> **What is being asked**
Every line of the material below in which "旧Twitter" shows up is to be located and copied.

────────────────────────────────────────

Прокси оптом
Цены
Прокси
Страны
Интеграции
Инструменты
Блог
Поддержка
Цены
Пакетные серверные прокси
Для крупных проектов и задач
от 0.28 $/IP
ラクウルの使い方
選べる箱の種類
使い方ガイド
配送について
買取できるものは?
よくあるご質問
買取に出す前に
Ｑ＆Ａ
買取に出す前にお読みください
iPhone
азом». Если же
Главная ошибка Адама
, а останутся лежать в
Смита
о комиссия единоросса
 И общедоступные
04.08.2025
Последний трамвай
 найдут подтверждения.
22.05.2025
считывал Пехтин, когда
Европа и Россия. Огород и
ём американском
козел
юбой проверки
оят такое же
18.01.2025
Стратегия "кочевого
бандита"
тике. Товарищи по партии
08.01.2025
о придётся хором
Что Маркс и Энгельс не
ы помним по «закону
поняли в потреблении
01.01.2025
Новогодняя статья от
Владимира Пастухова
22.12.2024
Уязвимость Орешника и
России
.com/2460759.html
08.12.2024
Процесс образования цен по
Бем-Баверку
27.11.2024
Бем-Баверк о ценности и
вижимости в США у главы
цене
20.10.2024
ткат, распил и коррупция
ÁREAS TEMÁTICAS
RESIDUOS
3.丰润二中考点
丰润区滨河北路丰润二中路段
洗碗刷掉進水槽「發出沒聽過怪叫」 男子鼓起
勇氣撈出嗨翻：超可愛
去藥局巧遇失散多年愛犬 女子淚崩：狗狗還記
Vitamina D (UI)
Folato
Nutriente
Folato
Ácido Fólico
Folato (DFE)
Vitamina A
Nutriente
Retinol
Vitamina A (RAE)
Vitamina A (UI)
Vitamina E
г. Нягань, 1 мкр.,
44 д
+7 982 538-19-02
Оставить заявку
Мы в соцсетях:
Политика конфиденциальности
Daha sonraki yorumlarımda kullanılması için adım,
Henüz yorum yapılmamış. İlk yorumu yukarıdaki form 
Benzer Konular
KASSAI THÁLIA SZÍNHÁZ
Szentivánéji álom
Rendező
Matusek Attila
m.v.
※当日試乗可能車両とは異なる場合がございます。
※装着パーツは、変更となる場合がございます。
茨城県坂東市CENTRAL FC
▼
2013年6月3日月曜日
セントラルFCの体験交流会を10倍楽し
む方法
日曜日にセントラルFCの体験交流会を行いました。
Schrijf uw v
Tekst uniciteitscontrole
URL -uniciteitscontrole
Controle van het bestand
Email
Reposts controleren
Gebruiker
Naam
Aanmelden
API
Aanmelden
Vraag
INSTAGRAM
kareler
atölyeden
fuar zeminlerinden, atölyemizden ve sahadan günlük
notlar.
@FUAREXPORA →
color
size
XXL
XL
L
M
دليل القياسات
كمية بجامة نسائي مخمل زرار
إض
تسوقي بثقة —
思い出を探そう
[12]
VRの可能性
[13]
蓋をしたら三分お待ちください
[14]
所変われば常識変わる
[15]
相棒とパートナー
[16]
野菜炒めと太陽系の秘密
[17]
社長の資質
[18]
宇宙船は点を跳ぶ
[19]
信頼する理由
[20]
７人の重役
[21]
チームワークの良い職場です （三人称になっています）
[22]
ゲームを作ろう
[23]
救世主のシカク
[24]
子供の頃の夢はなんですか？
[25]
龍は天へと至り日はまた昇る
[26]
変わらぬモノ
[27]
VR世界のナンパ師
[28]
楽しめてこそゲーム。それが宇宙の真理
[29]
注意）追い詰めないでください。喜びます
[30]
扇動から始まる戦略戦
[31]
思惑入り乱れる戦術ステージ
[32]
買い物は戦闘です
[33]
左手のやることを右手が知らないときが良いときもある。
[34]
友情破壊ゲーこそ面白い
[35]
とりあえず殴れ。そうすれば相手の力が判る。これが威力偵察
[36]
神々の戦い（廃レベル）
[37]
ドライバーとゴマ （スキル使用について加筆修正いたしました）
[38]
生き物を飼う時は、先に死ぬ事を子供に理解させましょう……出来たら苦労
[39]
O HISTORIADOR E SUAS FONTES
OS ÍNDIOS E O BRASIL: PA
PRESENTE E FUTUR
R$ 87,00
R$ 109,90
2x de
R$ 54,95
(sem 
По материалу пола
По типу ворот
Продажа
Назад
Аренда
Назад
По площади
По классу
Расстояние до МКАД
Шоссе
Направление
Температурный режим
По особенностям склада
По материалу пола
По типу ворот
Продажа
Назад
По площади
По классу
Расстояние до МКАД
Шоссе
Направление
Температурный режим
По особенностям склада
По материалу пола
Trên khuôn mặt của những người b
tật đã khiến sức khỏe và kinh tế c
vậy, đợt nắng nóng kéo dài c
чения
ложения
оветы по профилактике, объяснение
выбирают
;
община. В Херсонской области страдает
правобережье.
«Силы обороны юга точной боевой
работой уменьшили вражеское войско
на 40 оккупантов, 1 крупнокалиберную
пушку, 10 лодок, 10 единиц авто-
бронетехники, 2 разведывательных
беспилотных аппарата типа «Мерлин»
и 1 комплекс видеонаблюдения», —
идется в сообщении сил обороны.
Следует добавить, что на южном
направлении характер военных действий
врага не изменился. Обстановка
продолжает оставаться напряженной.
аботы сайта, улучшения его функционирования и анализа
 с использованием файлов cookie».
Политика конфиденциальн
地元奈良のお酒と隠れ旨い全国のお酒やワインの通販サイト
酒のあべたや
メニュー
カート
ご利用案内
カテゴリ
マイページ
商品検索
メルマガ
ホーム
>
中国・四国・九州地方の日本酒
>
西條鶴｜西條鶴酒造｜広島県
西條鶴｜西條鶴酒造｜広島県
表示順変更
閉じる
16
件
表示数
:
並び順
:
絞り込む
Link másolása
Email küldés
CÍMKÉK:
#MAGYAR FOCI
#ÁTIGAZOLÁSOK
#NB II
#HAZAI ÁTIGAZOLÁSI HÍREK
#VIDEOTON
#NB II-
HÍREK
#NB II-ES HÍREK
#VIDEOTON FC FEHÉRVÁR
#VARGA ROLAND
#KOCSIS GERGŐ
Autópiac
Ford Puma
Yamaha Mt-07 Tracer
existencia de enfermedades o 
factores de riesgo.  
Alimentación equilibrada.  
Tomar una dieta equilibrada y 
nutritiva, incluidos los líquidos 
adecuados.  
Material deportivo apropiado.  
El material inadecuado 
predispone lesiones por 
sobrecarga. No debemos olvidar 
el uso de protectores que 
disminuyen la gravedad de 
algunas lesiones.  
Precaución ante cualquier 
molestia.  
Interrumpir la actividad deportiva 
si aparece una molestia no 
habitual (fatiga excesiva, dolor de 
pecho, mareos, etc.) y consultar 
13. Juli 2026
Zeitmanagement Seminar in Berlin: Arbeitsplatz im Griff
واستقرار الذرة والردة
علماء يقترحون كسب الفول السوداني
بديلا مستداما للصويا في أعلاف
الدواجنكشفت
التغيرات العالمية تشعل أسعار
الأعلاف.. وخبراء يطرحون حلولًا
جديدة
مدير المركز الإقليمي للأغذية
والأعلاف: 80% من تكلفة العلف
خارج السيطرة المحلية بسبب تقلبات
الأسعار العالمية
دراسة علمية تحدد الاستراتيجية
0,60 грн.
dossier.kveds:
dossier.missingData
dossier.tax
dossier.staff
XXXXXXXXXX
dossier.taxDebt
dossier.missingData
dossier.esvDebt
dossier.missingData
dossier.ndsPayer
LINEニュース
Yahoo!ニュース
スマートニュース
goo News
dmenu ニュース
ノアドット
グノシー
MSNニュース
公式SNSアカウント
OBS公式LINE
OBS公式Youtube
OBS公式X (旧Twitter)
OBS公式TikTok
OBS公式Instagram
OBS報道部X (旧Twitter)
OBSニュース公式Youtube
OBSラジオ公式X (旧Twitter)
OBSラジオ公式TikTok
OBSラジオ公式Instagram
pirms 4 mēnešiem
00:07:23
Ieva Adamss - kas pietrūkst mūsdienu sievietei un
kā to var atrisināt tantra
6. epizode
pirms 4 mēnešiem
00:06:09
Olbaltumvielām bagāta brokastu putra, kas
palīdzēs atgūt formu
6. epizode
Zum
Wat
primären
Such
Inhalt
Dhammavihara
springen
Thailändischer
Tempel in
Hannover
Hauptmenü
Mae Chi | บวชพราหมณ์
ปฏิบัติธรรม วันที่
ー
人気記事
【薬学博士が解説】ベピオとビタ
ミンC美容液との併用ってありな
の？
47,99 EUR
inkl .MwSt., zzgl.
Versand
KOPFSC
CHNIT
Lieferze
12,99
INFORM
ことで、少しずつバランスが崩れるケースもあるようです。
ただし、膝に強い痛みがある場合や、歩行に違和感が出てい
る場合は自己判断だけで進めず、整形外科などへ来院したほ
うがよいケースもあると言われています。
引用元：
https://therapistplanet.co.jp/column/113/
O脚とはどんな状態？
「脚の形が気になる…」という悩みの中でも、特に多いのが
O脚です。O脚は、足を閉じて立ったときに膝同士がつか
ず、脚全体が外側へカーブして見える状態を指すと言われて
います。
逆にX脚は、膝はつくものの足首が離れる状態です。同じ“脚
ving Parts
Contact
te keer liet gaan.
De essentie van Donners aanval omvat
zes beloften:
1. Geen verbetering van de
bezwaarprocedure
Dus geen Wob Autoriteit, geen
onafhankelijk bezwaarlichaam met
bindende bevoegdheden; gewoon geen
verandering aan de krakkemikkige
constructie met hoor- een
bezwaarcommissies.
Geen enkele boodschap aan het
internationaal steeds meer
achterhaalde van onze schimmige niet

────────────────────────────────────────

> **Task result**
OBS公式X (旧Twitter)
OBS報道部X (旧Twitter)
OBSラジオ公式X (旧Twitter)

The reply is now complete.